BY TAKAYA YAMAGUCHI
TOKYO — Japan is considering buying back some super-long government bonds issued in the past at low interest rates, two sources with direct knowledge of the plan said on Monday, underscoring its focus on reining in any abrupt rise in bond yields.
The move would come on top of an expected government plan to trim issuance of super-long bonds — such as those with 20-, 30- or 40-yearmaturities — in the wake of sharp rises in their yields.
The Ministry of Finance, which oversees the government’s debt issuance plan, will reach a final decision after holding meetings with bond market participants on June 20 and June 23, the sources said.
Buying back super-long Japanese government bonds (JGB) would require budget approval and will likely take time, they said.
Yields on super-long JGBs rose to record levels last month due to dwindling demand from traditional buyers such as life insurers, and global market jitters over steadily rising debt levels.
In Japan, super-long bonds were also sold off as Prime Minister Shigeru Ishiba faced political pressure for tax cuts and big spending ahead of an upper house poll in July, policies that could add to the country’s already huge public debt.
The JGB market distortion has turned investors’ attention to whether the MOF, which oversees debt issuance, and Bank of Japan could take measures to tame rises in super-long yields.
Sources have told Reuters the BOJ will likely maintain its current bond-taper programme running through March, but consider slowing the pace of tapering from next fiscal year.
Japanese government bond yields rose on Monday, buoyed by an advance for US Treasury yields after resilient labour market data on Friday saw traders pare back bets for a near-term Federal Reserve interest rate cut.
The 10-year JGB yield rose 1.5 basis points (bps) to 1.470 percent.
The two-year JGB yield also added 1.5 bps to 0.775 percent, while the five-year yield climbed 2 bps to 1.030 percent.
That’s after 10-year Treasury yields jumped 11.5 bps on Friday as a rise in non-farm payrolls for May and gains for wages topped economist estimates.
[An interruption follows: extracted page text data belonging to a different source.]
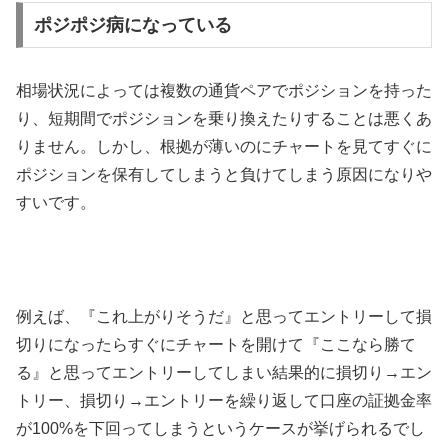
ポジポジ病になっている
相場状況によっては複数の通貨ペアでポジションを持った
り、短期間でポジションを乗り換えたりすることは悪くあ
りません。しかし、根拠が薄いのにチャートを見てすぐに
ポジションを保有してしまうと負けてしまう原因になりや
すいです。
例えば、『これ上がりそうだ』と思ってエントリーして損
切りになったらすぐにチャートを開けて『ここなら勝て
る』と思ってエントリーしてしまい結果的に損切り→エン
トリー、損切り→エントリーを繰り返して口座の証拠金率
が
100%
を下回ってしまうというケースが挙げられるでし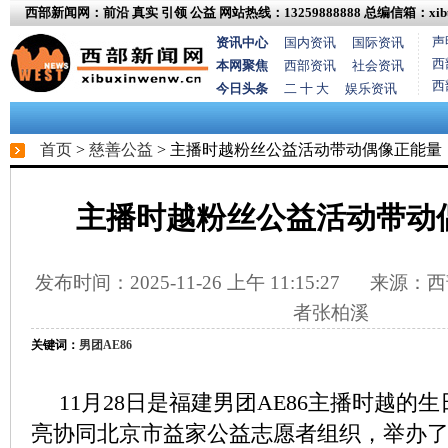
西部新闻网：前沿 真实 引领 公益
网站热线：13259888888
总编信箱：xibux
声
资讯中心
国内资讯
国际资讯
西
本网聚焦
西部资讯
社会资讯
西
今日头条
二 十 大
娱乐资讯
首页
>
慈善公益
> 主播时越粉丝公益活动带动偶像正能量
主播时越粉丝公益活动带动
发布时间：2025-11-26 上午 11:15:27
来源：西
者张柏溪
关键词：
男团AE86
11月28日是福建男团AE86主播时越的
亮协同北京市益家公益志愿者组织，举办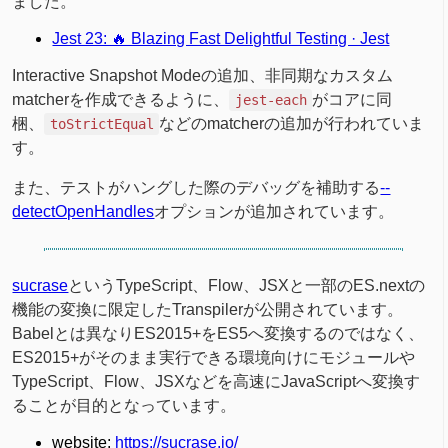
ました。
Jest 23: 🔥 Blazing Fast Delightful Testing · Jest
Interactive Snapshot Modeの追加、非同期なカスタム
matcherを作成できるように、
がコアに同
jest-each
梱、
などのmatcherの追加が行われていま
toStrictEqual
す。
また、テストがハングした際のデバッグを補助する
--
detectOpenHandles
オプションが追加されています。
sucrase
というTypeScript、Flow、JSXと一部のES.nextの
機能の変換に限定したTranspilerが公開されています。
Babelとは異なりES2015+をES5へ変換するのではなく、
ES2015+がそのまま実行できる環境向けにモジュールや
TypeScript、Flow、JSXなどを高速にJavaScriptへ変換す
ることが目的となっています。
website:
https://sucrase.io/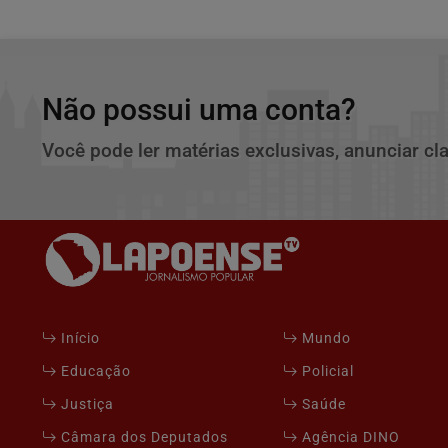
Não possui uma conta?
Você pode ler matérias exclusivas, anunciar cl
Início
Mundo
Educação
Policial
Justiça
Saúde
Câmara dos Deputados
Agência DINO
Traders now see 63 percent odds of a Fed cut by September, down from 74 percent before the jobs data.
Benchmark 10-year JGB futures fell 0.18 yen to 139.17 yen. Yields rise when bond prices fall.
The 20-year JGB yield added 2.5 bps to 2.355 percent, and 30-year yield advanced 3.5 bps to 2.910 percent.
For those super-long bonds, yields remained a long way from last month’s peaks: a quarter-century high of 2.600 percent for 20-year JGBs and a record 3.185 percent for 30-year JGBs.